I grew up sitting on the couch next to my mother as she read me fairy tales before bedtime. Tales from the brothers Grimm. "At the Back of the North Wind." "The Secret Garden." And later the whole of "Frankenstein," all 900 or whatever pages. My father, on the various occasions when I saw him, read me Dickens (which made me cry) and told me made-up tales of Googlamont and the White Knight. Googlamont had a magic ring which -- when he said "whisk! whisk! whisk!" -- allowed him to disappear. The White Knight was his sidekick and the two of them had vast and magical adventures ... stolen largely from Greek or biblical mythology I think.
I was enfolded and enthralled by such stories. When you don't see stories on a screen, when your ears and mind are the only tools available, the limitless qualities rise up like toadstools after a rain. I was taken to faraway places and granted, as I imagined it, unimaginable powers and skill. Since kids are largely helpless when it comes to understanding their universe, it was nice to be granted power, however ephemeral, while sitting on the couch.
What brought this to mind was a jolt of sympathy I felt and feel for those inclined towards spiritual endeavor. Not that vast and mystical vistas are wrong or naughty or bad, but they contain the same magnetism a child might feel for a winged horse or a blazing sword or a magical ring. In the far, far away, out there and up ahead, lies an "unconditional realm," perhaps, in which everything, all cares and quandaries, simply cease to have relevance. It may be a perilous and energetic journey, but there are rewards to be had ... vast, ineffable rewards. Imputing those rewards to others is part of the tale that the children of spiritual life indulge in because if others have entered a mystical and perfected je-ne-sais-quoi ... well, hell, it's true! Higher and higher the realms spiral. Brighter and brighter the light shines. Until, until, until ... well, ahhhhhh!
I wouldn't gainsay those who have spoken of such heights and encouraged others to strive for them. Some of those speaking seem to be honest brokers doing their best to express what cannot be expressed. And I am sympathetic to those who listen and strive and, yes, dream a bit.
But I am really grateful not to be part of a spiritual enthusiasm that can do no better than hope or belief. Yes, hope and belief for starters, for inspiration, for building a fire under an often inactive ass. But then ... well, enough is enough. Believing in heaven or hell can only take a person so far. Eventually it is time to get off the dime and enter heaven or hell -- to investigate the experience of heaven or hell.

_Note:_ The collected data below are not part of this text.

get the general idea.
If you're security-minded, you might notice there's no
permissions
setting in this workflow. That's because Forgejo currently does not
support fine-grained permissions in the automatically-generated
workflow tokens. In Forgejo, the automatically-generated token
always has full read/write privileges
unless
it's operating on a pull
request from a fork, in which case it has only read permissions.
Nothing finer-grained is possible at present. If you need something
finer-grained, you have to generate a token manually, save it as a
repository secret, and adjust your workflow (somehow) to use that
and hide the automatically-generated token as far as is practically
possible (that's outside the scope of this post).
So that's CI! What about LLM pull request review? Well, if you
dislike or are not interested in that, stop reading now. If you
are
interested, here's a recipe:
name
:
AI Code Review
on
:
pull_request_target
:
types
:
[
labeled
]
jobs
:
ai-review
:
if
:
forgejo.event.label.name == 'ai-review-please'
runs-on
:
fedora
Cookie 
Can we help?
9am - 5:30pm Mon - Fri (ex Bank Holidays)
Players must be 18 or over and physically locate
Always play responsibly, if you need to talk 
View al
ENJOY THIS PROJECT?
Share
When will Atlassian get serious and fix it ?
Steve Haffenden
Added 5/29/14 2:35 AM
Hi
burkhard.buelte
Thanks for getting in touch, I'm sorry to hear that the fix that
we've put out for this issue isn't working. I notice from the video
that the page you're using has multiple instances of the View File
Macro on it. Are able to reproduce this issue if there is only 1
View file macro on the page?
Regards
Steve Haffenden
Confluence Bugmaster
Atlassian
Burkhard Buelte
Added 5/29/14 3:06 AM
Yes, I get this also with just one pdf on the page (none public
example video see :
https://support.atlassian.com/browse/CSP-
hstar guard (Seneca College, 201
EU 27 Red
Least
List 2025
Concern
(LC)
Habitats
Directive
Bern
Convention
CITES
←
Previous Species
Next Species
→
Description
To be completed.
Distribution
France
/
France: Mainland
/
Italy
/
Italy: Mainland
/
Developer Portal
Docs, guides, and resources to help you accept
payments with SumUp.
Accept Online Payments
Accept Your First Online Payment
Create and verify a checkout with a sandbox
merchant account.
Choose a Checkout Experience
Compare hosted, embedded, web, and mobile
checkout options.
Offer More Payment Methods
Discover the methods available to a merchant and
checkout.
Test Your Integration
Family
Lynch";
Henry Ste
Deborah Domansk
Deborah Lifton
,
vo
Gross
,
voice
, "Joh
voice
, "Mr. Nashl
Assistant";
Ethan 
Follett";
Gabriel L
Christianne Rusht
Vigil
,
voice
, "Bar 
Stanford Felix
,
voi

Zen is pretty good about that: Sit down, erect the spine, sit still, shut up, and focus the mind. Never mind the inspiring tales -- they are far too limited. Never mind the holy men and holy women -- they have their problems, I have mine. And Gautama put it succinctly when he suggested, "Better your own truth, however weak, than the truth of another, however noble."
Sure, the fairy tales are true ... as true as they are untrue. But without finding out, people just wind up on the couch, relaxed and safe and dreaming. I figure it's OK to feel sympathy for the fairy tales of others. I am less comfortable being lazy about my own.